Trump plays tariff ball with Mexico
Bobby Naderi
Editor's note: Bobby Naderi is a journalist, current affairs commentator, documentary filmmaker and member of the Writers' Guild of Great Britain. The article reflects the author's views, and not necessarily those of CGTN.
President Donald Trump continues to live up to his reputation as the "tariff man." He has picked up another absurd trade fight, this time with Mexico, until they deal with the issue of illegal immigration on the southern border.
Less than two weeks after he lifted tariffs on Mexican and Canadian steel and aluminum, Trump has used the International Emergency Economic Powers Act to slap a surprise tariff rate of five percent on all goods from Mexico starting June 10, including produce and cars. The new tariffs would be levied the first day of each month until they reach a maximum of 25 percent.

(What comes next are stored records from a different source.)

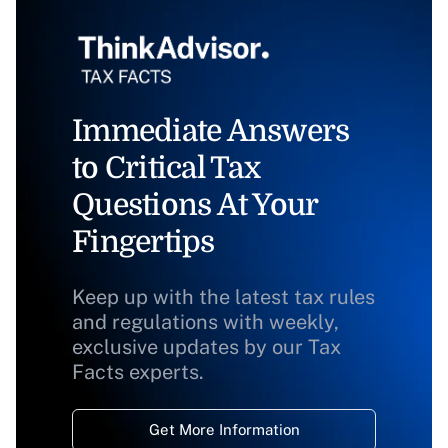
Immediate Answers
to Critical Tax
Questions At Your
Fingertips
Keep up with the latest tax rules
and regulations with weekly,
exclusive updates by our Tax
Facts experts.
Get More Information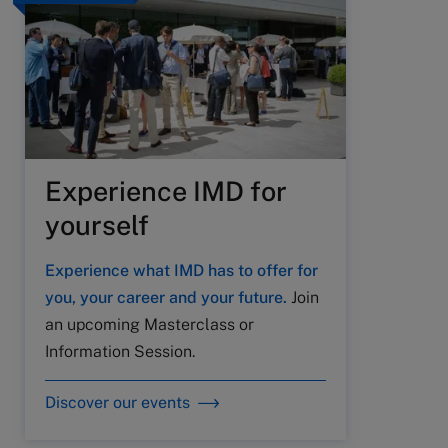
Experience IMD for
yourself
Experience what IMD has to offer for
you, your career and your future.
Join
an upcoming Masterclass or
Information Session.
Discover our events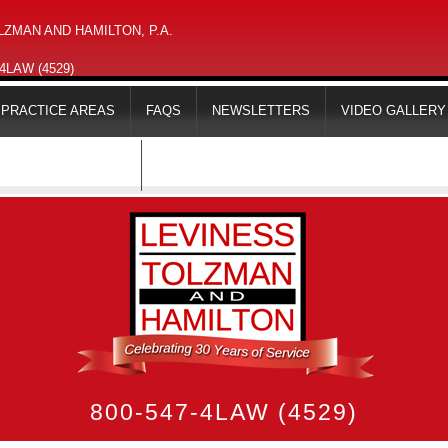
ZMAN AND HAMILTON, P.A.
-4LAW (4529)
PRACTICE AREAS
FAQS
NEWSLETTERS
VIDEO GALLERY
MAPS & DIRECTIONS
800-547-4LAW (4529)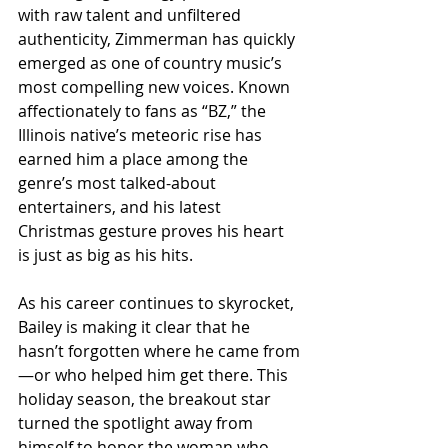
with raw talent and unfiltered 
authenticity, Zimmerman has quickly 
emerged as one of country music’s 
most compelling new voices. Known 
affectionately to fans as “BZ,” the 
Illinois native’s meteoric rise has 
earned him a place among the 
genre’s most talked-about 
entertainers, and his latest 
Christmas gesture proves his heart 
is just as big as his hits.
As his career continues to skyrocket, 
Bailey is making it clear that he 
hasn’t forgotten where he came from
—or who helped him get there. This 
holiday season, the breakout star 
turned the spotlight away from 
himself to honor the woman who 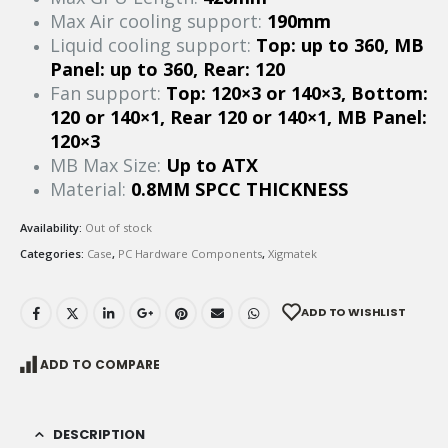
Max Air cooling support:
190mm
Liquid cooling support:
Top: up to 360, MB
Panel: up to 360, Rear: 120
Fan support:
Top: 120×3 or 140×3, Bottom:
120 or 140×1, Rear 120 or 140×1, MB Panel:
120×3
MB Max Size:
Up to ATX
Material:
0.8MM SPCC THICKNESS
Availability:
Out of stock
Categories:
Case
,
PC Hardware Components
,
Xigmatek
ADD TO WISHLIST
ADD TO COMPARE
DESCRIPTION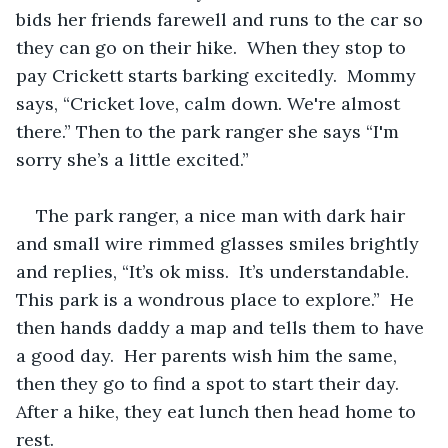
bids her friends farewell and runs to the car so 
they can go on their hike.  When they stop to 
pay Crickett starts barking excitedly.  Mommy 
says, “Cricket love, calm down. We're almost 
there.” Then to the park ranger she says “I'm 
sorry she’s a little excited.”  
The park ranger, a nice man with dark hair 
and small wire rimmed glasses smiles brightly 
and replies, “It’s ok miss.  It’s understandable.  
This park is a wondrous place to explore.”  He 
then hands daddy a map and tells them to have 
a good day.  Her parents wish him the same, 
then they go to find a spot to start their day.  
After a hike, they eat lunch then head home to 
rest.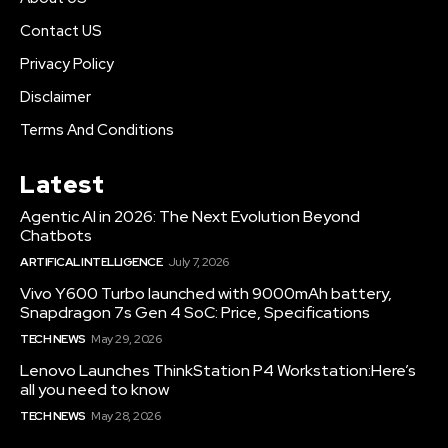
Contact US
Privacy Policy
Disclaimer
Terms And Conditions
Latest
Agentic AI in 2026: The Next Evolution Beyond
Chatbots
ARTIFICAL INTELLIGENCE
July 7, 2026
Vivo Y600 Turbo launched with 9000mAh battery,
Snapdragon 7s Gen 4 SoC: Price, Specifications
TECH NEWS
May 29, 2026
Lenovo Launches ThinkStation P4 Workstation:Here’s
all you need to know
TECH NEWS
May 28, 2026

Trump says his widely opposed tariffs are in retaliation to the influx of illegal immigrants and refugees fleeing poverty and violence into the U.S. from Mexico. He claims trade policy and border security are not separate issues.
The new threat of levies has caught Mexico – one of the U.S.' closest and largest trade partners – completely off guard. It has rattled the markets and shaken investor confidence the world over. It would soon affect working American families as well.
In addition to bi-partisan opposition in the Senate and statements from many lawmakers, the U.S. Chamber of Commerce has said the proposed tariffs would not solve the border crisis. The National Retail Federation also says companies will cover the tariffs by raising prices, which means everyday Americans will pay the price.
They are all pressing Trump to back down. After all, Mexico cannot reduce the number of unauthorized immigrants into the U.S. without breaking the human rights law. The border is 1,954 miles long, and even if Trump builds his beloved wall, it would only cover less than 1,000 miles of it, which means, Central American migrants will still continue to travel through the Mexican territory to the U.S.
Worse still, the proposed 25-percent tariffs would lower growth and force the Mexican government to devalue the peso to absorb their impacts. This would push up prices, especially if Mexico decides to retaliate, throw the Mexican economy under the bus, and end up producing more immigrants and refugees.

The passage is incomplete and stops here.